--- START ---
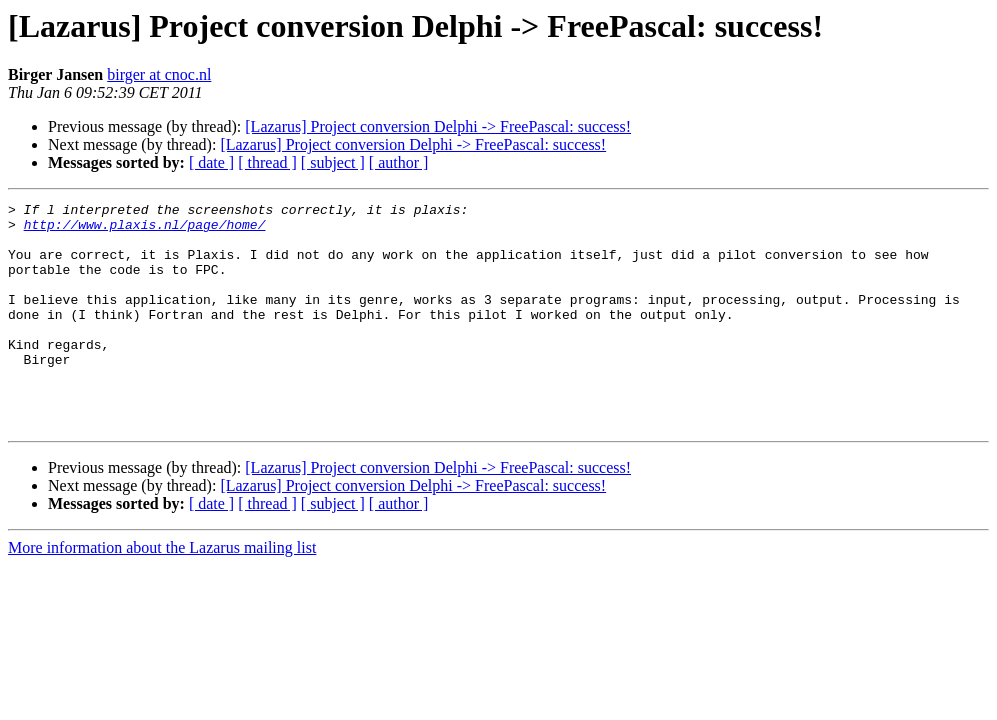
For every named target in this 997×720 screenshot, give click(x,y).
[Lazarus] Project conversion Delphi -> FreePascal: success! (438, 126)
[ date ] (211, 162)
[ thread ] (267, 162)
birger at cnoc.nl (159, 74)
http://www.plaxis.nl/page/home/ (145, 230)
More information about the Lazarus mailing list (162, 592)
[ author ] (399, 162)
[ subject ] (333, 162)
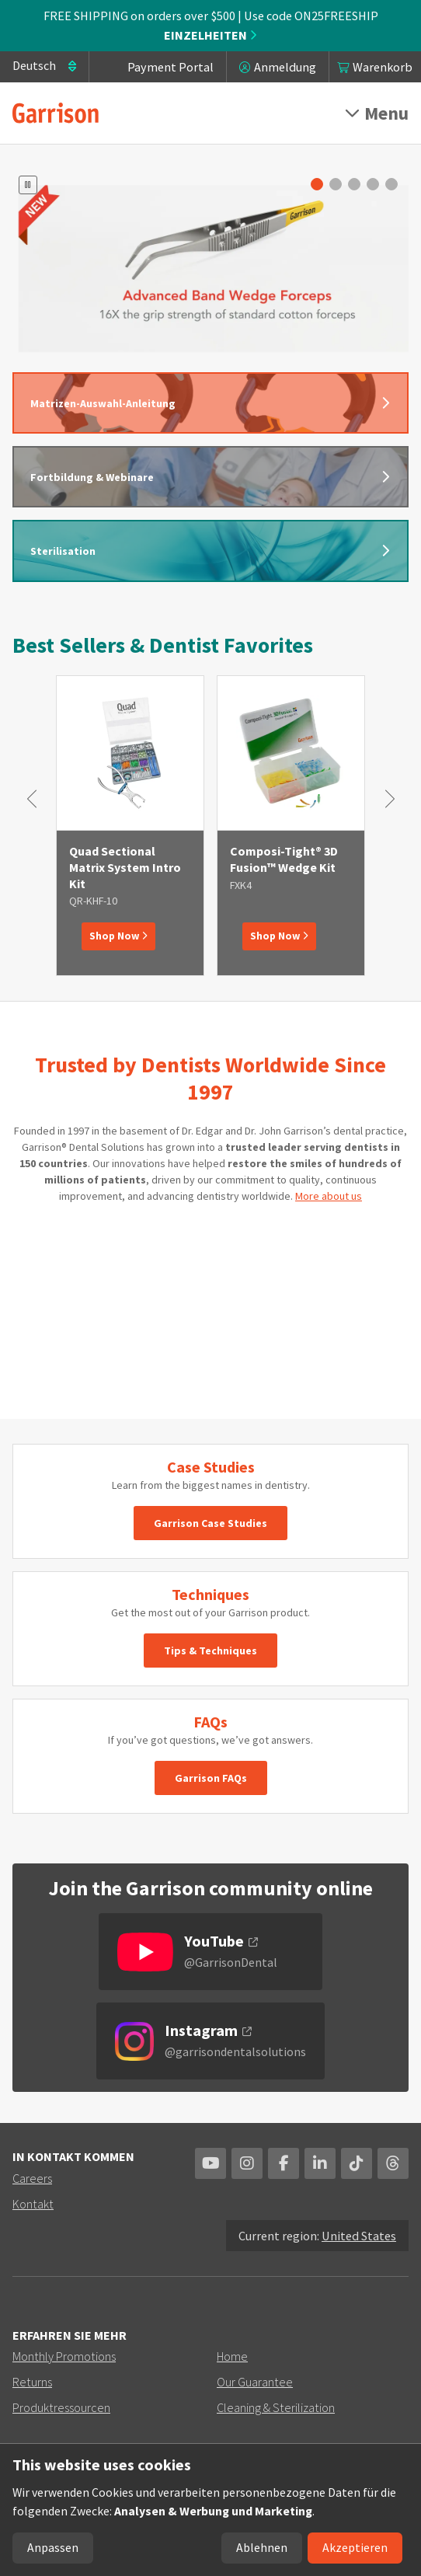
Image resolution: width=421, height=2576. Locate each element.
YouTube (210, 2163)
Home (232, 2356)
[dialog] (210, 2510)
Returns (32, 2382)
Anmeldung (285, 67)
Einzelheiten (210, 35)
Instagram (247, 2163)
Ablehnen (261, 2547)
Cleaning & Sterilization (276, 2407)
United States (359, 2235)
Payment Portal (170, 67)
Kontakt (33, 2204)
--- END ---
List all lines in the material containing the string "Lazarus".

** Solution to the exercise **
[Lazarus] Project conversion Delphi -> FreePascal: success! (438, 126)
More information about the Lazarus mailing list (162, 592)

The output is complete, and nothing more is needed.